Effectively: I have an 80bit byte array representing a timestamp struct consisting of a 48 bit unsigned integer for seconds and a 32 bit unsigned integer representing nanoseconds. The byte array is big endian and the host systen is little endian.
I gave it full signatures for all functions and relevant structs and instructions on how I would want the parsing done regarding algorithmic complexity and yet it still took multiple iterations to get anything useful.
At this point it is converting to little endian during the decode then doing a check if host the system is big endian and converting back to big endian if that is true.
There is likely some easy optimisations to be done where there and I would have definitely have gotten to this point quicker had I just written the 10 lines of code this needed and would have done the optimisations where I'm pretty sure that entire operation can happen in a few instructions.

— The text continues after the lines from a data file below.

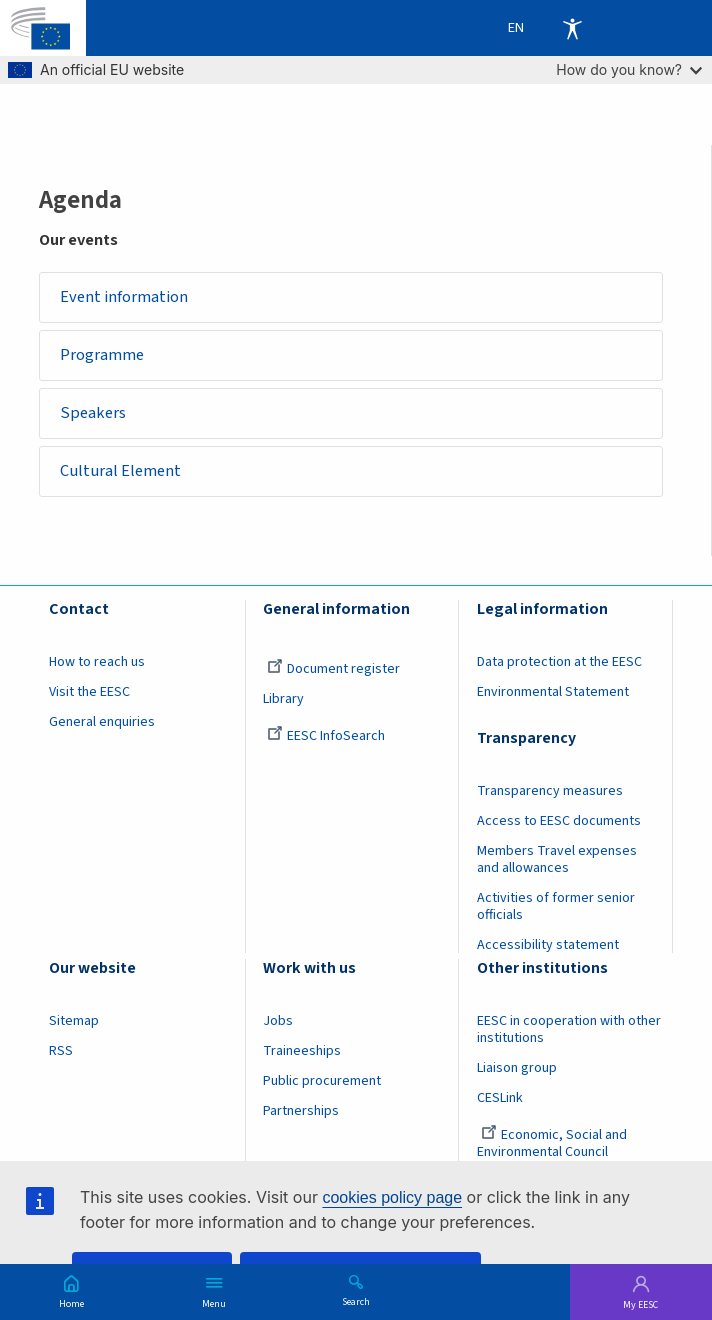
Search (356, 1301)
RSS (61, 1051)
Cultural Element (120, 471)
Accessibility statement (548, 945)
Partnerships (301, 1111)
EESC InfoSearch (326, 736)
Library (283, 699)
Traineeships (302, 1051)
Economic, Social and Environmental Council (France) (552, 1152)
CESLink (500, 1098)
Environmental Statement (553, 692)
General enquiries (102, 722)
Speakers (93, 413)
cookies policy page (392, 1197)
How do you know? (629, 69)
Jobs (278, 1021)
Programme (102, 355)
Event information (124, 297)
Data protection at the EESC (559, 662)
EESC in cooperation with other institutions (569, 1029)
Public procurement (322, 1081)
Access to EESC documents (559, 821)
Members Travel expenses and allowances (557, 859)
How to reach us (97, 662)
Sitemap (74, 1021)
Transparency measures (550, 791)
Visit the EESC (89, 692)
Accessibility (572, 28)
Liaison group (517, 1068)
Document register (333, 669)
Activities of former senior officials (556, 906)
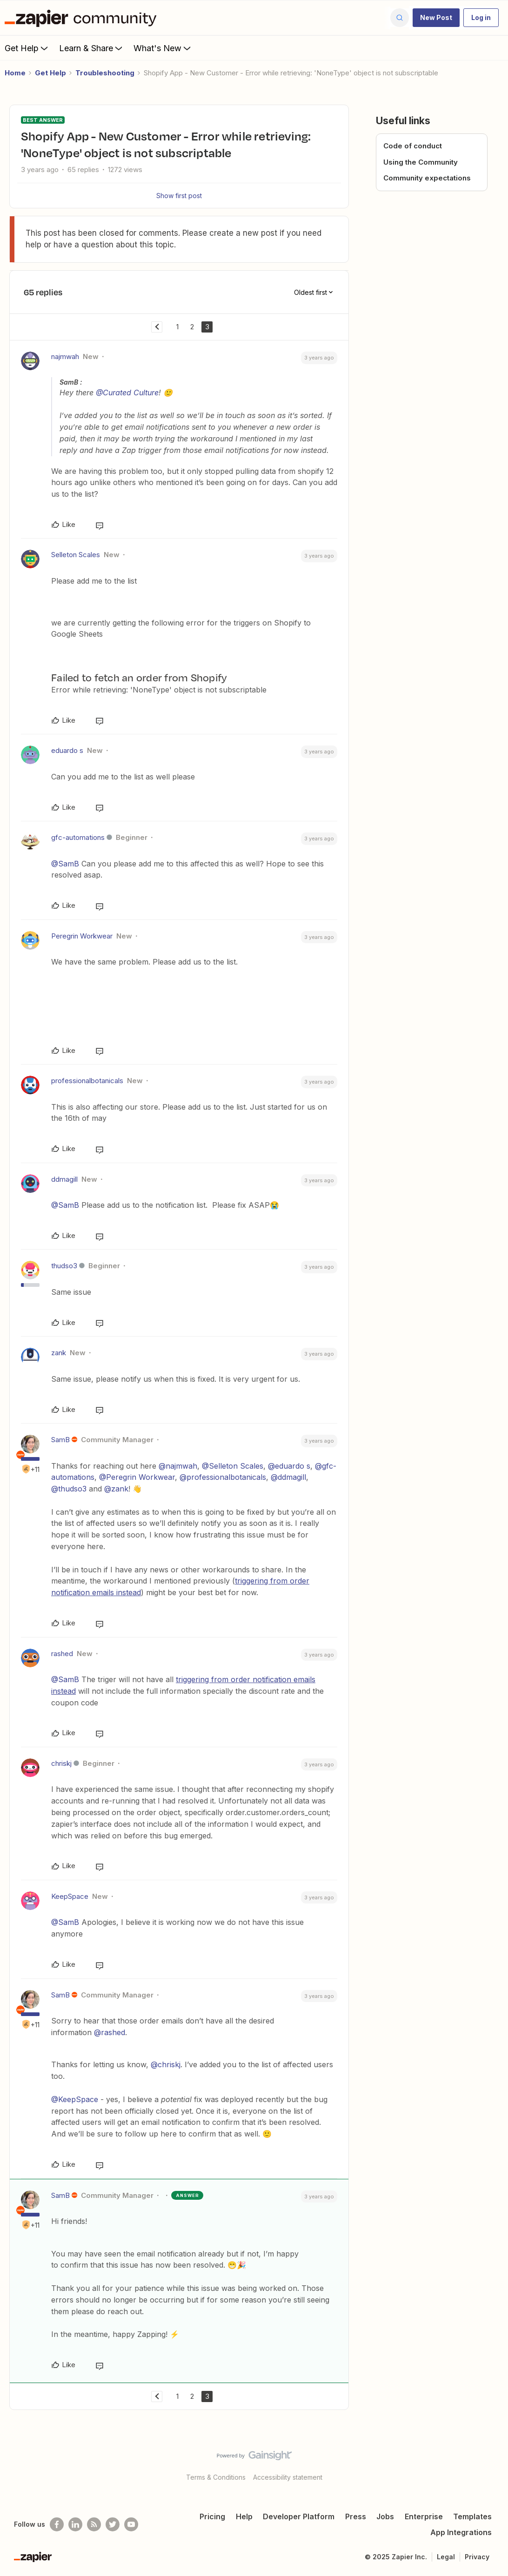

I'm not sure there isn't a buffer overflow in the vector_decode code he showed there, likewise I don't see any error checks on the code and I am not familiar with the sqlite api to even know whether errors can be propagated upwards and what error conditions would mean in that code.
This code is probably fine for a quick side project but doesn't pass my smell test for anything close to production ready code.
I definitely would want to see a lot of unit tests around the decode and encode functions with fuzzing and to be honestly that would be the bulk of the work here. That and documentation on this code. Even though he encode function looks correct at first glance.
I also don't see an easy way to actually unit test this code as it is without actually running it through sqlite which outs a lot of dependencies on the unit test.
I would either need to spend a lot more time massaging gpt to get this to a point where I would be fine shipping the code or you know just write it myself.